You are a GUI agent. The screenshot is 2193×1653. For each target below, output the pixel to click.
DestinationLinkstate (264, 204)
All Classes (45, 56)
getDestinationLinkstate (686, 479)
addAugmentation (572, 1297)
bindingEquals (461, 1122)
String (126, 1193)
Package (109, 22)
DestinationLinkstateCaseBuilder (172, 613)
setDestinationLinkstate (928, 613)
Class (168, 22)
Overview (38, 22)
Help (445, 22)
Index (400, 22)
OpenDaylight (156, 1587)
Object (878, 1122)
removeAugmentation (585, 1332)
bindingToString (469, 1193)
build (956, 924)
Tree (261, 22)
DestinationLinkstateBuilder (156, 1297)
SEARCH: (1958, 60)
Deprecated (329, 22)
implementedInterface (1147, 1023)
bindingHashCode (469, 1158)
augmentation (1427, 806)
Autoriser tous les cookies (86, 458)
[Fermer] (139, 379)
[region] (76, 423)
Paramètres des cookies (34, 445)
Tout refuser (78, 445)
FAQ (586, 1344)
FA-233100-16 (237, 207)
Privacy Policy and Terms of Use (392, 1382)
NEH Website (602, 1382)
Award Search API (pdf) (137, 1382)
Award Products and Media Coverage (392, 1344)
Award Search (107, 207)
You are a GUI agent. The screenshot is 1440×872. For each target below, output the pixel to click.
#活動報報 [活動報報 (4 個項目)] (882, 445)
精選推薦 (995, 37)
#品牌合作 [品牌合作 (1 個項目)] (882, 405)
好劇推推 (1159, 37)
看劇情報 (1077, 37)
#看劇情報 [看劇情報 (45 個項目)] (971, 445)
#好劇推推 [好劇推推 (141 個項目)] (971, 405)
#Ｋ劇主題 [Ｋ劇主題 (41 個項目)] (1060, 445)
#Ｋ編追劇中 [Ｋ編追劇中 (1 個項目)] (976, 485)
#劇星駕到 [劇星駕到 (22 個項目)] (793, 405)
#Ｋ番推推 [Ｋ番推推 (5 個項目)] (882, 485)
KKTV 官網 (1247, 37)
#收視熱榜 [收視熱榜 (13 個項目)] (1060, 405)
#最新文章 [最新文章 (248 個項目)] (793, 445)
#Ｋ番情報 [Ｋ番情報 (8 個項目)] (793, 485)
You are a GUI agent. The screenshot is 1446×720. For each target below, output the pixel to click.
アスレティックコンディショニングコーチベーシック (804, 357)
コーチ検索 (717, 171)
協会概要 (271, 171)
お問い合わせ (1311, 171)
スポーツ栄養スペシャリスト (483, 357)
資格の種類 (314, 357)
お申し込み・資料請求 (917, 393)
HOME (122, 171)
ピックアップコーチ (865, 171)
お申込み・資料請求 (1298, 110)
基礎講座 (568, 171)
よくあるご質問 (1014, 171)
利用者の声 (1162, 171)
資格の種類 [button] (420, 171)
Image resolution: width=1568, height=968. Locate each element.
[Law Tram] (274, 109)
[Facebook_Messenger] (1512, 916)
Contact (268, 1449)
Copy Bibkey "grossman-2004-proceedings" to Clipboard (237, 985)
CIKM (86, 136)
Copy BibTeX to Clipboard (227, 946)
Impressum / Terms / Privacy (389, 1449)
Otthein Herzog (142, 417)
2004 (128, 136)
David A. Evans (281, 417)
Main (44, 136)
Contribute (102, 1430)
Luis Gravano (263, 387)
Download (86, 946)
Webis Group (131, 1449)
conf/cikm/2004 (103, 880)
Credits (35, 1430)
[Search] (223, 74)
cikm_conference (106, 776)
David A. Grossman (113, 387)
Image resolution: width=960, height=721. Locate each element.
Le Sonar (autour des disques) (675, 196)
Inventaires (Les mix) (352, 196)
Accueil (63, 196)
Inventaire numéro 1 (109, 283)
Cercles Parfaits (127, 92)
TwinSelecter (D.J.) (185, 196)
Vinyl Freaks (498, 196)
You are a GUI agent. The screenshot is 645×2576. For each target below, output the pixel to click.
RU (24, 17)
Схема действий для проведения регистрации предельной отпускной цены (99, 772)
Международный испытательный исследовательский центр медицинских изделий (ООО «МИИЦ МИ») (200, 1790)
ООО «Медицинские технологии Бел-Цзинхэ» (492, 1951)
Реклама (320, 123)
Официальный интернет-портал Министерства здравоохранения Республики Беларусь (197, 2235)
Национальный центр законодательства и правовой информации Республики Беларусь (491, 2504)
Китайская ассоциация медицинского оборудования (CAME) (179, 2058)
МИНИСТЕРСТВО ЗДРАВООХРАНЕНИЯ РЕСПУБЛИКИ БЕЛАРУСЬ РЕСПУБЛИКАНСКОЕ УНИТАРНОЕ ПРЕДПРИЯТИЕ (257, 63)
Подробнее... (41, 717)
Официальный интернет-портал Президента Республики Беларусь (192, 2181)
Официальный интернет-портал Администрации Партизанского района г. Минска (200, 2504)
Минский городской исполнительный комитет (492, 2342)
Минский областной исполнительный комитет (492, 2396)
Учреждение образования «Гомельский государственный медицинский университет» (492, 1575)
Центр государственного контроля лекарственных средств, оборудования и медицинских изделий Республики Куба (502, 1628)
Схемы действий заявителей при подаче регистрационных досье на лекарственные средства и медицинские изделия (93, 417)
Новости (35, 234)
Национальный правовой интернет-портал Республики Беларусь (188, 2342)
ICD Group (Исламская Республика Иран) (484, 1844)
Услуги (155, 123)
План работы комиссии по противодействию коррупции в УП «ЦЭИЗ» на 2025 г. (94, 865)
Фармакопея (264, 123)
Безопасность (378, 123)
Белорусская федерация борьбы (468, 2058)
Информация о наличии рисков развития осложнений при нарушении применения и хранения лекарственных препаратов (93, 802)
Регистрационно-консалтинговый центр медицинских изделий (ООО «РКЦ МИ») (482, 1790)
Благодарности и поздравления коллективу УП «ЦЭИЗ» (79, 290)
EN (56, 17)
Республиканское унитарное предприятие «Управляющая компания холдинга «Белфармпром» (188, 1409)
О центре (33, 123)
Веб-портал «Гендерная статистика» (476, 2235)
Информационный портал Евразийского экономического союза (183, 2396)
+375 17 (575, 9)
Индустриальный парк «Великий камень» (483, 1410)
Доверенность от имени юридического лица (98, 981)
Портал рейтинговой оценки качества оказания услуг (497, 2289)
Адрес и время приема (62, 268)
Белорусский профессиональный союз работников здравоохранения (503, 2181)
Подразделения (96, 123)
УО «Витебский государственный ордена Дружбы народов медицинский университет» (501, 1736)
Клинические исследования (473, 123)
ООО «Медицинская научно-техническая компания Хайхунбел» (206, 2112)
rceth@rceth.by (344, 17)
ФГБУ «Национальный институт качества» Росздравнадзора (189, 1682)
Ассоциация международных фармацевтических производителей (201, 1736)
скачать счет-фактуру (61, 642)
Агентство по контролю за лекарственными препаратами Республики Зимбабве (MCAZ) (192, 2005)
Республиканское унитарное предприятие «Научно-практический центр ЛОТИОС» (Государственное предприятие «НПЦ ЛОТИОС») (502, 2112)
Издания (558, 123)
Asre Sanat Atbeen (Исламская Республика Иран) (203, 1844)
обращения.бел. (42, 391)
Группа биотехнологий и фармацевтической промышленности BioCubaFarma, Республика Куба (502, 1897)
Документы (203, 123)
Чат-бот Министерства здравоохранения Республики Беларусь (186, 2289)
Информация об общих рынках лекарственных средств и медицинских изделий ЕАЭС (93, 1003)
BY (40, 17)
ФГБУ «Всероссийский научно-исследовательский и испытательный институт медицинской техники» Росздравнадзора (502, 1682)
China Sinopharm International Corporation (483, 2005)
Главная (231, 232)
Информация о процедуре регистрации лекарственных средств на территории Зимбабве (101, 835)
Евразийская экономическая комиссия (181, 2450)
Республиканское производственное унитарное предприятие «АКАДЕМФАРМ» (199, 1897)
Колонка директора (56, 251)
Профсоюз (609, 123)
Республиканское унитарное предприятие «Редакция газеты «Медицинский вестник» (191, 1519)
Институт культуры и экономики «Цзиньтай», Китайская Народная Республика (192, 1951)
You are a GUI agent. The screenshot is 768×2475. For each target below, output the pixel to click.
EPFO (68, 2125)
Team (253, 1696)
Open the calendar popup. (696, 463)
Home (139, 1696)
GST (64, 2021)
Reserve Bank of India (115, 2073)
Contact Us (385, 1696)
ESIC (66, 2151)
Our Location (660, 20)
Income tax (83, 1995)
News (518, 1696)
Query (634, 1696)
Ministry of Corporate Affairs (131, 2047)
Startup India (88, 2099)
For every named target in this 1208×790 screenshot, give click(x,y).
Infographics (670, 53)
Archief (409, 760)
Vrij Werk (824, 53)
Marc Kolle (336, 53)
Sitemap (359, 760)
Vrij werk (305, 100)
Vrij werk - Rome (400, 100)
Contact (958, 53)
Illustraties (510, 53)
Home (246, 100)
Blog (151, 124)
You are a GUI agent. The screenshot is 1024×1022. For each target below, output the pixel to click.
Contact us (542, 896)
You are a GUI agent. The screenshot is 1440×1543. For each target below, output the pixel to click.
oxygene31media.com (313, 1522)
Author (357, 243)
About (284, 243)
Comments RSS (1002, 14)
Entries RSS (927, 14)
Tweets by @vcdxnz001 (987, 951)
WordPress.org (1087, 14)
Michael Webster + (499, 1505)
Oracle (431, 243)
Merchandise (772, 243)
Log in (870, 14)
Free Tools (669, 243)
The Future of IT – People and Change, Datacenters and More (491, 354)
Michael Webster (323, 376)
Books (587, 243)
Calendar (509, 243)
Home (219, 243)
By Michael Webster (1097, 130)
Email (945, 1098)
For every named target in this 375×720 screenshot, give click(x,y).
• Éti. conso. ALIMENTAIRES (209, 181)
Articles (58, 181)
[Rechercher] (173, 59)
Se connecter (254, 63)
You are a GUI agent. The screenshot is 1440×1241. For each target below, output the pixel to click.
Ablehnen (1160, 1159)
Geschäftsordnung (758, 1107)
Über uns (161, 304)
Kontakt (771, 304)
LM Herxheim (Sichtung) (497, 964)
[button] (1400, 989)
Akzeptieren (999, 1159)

★ ★ ★ ★ ★

■ **Exercise directions**:
Among the lines above, find the one with "Download (86, 946)" and the one with "Схема действий для". Quote both and everything between them, exactly.

■ **Solution**:
Download (86, 946)
Webis Group (131, 1449)
conf/cikm/2004 (103, 880)
Credits (35, 1430)
[Search] (223, 74)
cikm_conference (106, 776)
David A. Grossman (113, 387)
Image resolution: width=960, height=721. Locate each element.
Le Sonar (autour des disques) (675, 196)
Inventaires (Les mix) (352, 196)
Accueil (63, 196)
Inventaire numéro 1 (109, 283)
Cercles Parfaits (127, 92)
TwinSelecter (D.J.) (185, 196)
Vinyl Freaks (498, 196)
You are a GUI agent. The screenshot is 645×2576. For each target below, output the pixel to click.
RU (24, 17)
Схема действий для проведения регистрации предельной отпускной цены (99, 772)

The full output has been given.